┌──

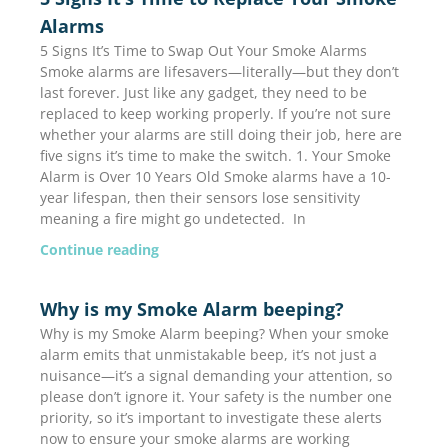
Alarms
5 Signs It’s Time to Swap Out Your Smoke Alarms
Smoke alarms are lifesavers—literally—but they don’t
last forever. Just like any gadget, they need to be
replaced to keep working properly. If you’re not sure
whether your alarms are still doing their job, here are
five signs it’s time to make the switch. 1. Your Smoke
Alarm is Over 10 Years Old Smoke alarms have a 10-
year lifespan, then their sensors lose sensitivity
meaning a fire might go undetected. In
Continue reading
Why is my Smoke Alarm beeping?
Why is my Smoke Alarm beeping? When your smoke
alarm emits that unmistakable beep, it’s not just a
nuisance—it’s a signal demanding your attention, so
please don’t ignore it. Your safety is the number one
priority, so it’s important to investigate these alerts
now to ensure your smoke alarms are working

└──

### THE TASK
For the lines from the one containing "Continue reading" through the end of the listing above, output each exactly and leave out the rest.

### RESPONSE
Continue reading
Why is my Smoke Alarm beeping?
Why is my Smoke Alarm beeping? When your smoke
alarm emits that unmistakable beep, it’s not just a
nuisance—it’s a signal demanding your attention, so
please don’t ignore it. Your safety is the number one
priority, so it’s important to investigate these alerts
now to ensure your smoke alarms are working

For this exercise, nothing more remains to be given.